I looked at the blog this morning upon arriving at work and there was good news, the nagging grid problems have all been resolved. I logged into Second Life to find that our islands were still offline. I picked up the phone and called the Concierge again. They told me that they knew what the problem is, and that they will move us to new servers and have us back up within the hour. That was about 45 minutes ago. We’ll see if they actually get them online today (I’ll update this post later today).
And therein lies the problem, the stability of the platform is such that it is very difficult to schedule lab time or class assignments without having these types of issues popping up and preventing the students from completing their projects. We have a scheduled event between Kyoto Gakuen and Modesto City Schools next Tuesday (November 27th). The Kyoto students are putting on a virtual version of the annual Kyoto celebration of the Festival of Ages. The Kyoto students were making period outfits and displays (along with floats) for this event. It was going to be tight for them to get it all done by Tuesday. We started experiencing login problems last Wednesday, and have not been able to use the islands since then. The students have lost five days in the lab now with their projects. Now, here in the US, we have the long Thanksgiving weekend ahead (less lab time).

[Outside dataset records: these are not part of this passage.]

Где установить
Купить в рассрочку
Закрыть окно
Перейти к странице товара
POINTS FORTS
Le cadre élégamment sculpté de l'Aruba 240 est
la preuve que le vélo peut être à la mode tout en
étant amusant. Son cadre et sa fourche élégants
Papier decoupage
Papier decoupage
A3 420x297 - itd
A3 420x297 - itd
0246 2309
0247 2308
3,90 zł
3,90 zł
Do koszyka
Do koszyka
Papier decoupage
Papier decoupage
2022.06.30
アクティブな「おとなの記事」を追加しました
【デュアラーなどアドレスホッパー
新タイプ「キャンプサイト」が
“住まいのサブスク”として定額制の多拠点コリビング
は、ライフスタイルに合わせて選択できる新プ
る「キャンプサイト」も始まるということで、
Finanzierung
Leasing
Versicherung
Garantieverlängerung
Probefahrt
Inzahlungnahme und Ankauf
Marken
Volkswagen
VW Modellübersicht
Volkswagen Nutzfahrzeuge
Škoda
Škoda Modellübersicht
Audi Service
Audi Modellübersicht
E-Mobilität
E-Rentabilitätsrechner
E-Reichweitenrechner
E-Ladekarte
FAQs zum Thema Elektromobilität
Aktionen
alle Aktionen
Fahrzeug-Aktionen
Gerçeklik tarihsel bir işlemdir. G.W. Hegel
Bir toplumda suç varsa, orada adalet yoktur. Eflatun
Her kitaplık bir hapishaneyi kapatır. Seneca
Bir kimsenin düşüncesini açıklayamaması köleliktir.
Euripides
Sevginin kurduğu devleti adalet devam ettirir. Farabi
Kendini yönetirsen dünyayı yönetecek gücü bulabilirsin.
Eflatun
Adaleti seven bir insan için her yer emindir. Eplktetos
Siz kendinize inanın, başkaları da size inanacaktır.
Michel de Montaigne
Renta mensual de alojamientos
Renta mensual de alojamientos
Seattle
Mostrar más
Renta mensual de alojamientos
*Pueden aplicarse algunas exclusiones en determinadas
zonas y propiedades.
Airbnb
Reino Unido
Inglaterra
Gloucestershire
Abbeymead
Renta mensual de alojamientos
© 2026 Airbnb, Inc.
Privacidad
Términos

The frustration level among our teachers trying to use Second Life in their classes, and the uncertainty of our own staff in trying to determine if the problems were in-house or at Linden Lab has been very high this past week. The few messages posted to the Second Life blog have been light on details and not very helpful, espeically in estimating when the problems might be resolved. Linden Lab really needs to work on their communication channels with their customers (especially the paying customers calling into the Concierge). We are paying close to $1,500/month for our three islands, and are about to add another to the project. I expect a higher level of support, and a whole lot more information when calling into the Concierge with downed islands.
And to restate my point from last week, Second Life is definitely not ready for “prime time“. At best, the platform is in a semi-stable late BETA phase after five years of commercial availability. These kinds of issues would not be tolerated in other commercial virtual platforms and MMO’s. It’s lucky for Linden Lab that most of the residents, especially the educators, still consider Second Life as a work in progress. I have to wonder when we will hit a tipping point and start to have people demanding the same stability out of Second Life as they expect in their other platforms?